• Problem to solve:
Give the number of lines below that hold "text", and only that.

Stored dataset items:
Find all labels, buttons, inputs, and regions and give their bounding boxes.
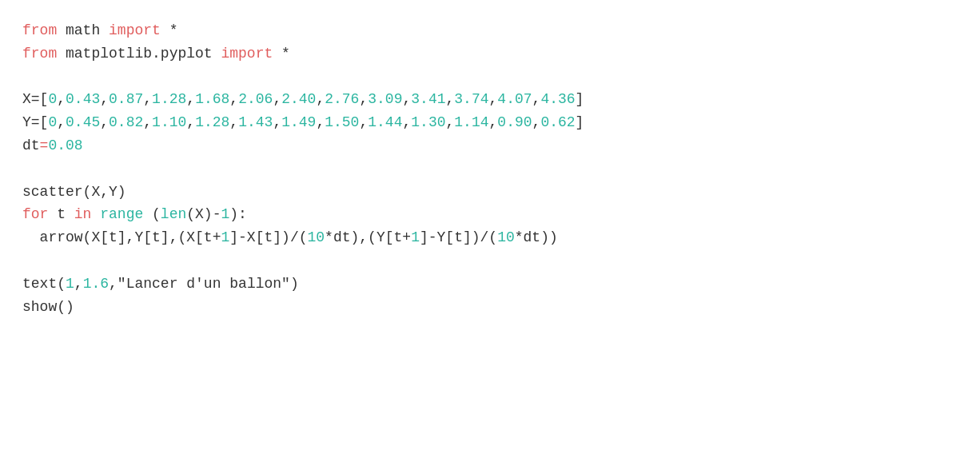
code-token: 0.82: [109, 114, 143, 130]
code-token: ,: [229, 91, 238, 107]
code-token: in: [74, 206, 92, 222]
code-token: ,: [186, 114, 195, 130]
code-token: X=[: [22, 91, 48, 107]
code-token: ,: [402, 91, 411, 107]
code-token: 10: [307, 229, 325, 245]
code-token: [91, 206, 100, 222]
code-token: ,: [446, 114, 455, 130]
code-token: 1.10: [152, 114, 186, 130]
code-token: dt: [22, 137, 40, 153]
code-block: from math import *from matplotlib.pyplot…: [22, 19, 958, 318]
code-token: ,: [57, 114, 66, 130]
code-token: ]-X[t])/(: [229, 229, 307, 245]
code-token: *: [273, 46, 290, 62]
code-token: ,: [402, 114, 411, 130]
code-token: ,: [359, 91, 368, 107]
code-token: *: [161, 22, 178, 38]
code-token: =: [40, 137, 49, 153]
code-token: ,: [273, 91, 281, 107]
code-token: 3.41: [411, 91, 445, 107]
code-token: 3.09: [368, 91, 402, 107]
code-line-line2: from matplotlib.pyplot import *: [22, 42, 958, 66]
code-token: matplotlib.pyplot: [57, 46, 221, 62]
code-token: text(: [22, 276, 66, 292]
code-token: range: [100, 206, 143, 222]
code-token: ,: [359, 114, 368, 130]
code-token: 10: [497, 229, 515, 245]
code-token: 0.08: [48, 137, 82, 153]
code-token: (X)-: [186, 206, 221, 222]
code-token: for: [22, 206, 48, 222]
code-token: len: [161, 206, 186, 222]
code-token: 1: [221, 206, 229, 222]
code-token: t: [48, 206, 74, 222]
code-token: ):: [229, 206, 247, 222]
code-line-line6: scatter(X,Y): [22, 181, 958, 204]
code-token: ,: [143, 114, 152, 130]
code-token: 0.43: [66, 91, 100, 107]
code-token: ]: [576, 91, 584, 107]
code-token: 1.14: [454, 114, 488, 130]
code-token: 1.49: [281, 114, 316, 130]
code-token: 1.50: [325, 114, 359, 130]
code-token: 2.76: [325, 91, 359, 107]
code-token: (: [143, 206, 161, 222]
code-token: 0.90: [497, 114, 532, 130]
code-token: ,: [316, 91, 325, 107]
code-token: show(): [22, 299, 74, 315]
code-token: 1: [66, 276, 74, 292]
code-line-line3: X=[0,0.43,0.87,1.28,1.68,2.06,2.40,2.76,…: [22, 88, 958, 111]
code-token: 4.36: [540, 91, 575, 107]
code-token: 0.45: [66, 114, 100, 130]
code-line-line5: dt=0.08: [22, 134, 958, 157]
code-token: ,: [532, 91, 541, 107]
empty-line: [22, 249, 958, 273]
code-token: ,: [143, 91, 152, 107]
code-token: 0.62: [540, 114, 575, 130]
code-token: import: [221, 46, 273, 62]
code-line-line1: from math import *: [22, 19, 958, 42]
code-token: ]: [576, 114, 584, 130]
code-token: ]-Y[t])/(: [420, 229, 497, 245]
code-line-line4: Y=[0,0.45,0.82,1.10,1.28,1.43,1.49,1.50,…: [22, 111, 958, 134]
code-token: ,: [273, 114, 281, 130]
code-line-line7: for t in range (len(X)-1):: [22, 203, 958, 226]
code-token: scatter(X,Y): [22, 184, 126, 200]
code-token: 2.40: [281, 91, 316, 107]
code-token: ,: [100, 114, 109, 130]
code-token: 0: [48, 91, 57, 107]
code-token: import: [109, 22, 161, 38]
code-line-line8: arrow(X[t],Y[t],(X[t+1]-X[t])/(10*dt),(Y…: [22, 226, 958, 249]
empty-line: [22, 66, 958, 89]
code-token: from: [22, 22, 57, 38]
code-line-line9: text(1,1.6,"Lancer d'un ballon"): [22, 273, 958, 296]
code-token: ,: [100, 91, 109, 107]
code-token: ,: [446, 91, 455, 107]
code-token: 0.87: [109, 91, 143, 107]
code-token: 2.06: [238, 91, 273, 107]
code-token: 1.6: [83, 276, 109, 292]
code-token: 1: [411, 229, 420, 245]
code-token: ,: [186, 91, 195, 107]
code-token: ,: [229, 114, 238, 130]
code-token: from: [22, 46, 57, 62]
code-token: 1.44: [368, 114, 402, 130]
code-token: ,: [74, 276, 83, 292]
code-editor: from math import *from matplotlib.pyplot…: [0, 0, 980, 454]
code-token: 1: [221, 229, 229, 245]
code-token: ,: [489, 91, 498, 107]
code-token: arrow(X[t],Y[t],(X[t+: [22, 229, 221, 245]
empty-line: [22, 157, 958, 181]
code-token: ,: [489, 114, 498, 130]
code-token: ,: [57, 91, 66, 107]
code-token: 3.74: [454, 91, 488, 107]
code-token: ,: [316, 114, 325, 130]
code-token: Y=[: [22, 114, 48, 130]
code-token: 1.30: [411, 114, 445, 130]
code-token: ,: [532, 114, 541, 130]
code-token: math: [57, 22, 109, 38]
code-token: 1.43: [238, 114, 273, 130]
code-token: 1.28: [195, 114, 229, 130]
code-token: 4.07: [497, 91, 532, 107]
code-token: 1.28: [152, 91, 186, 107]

• Solution below:
2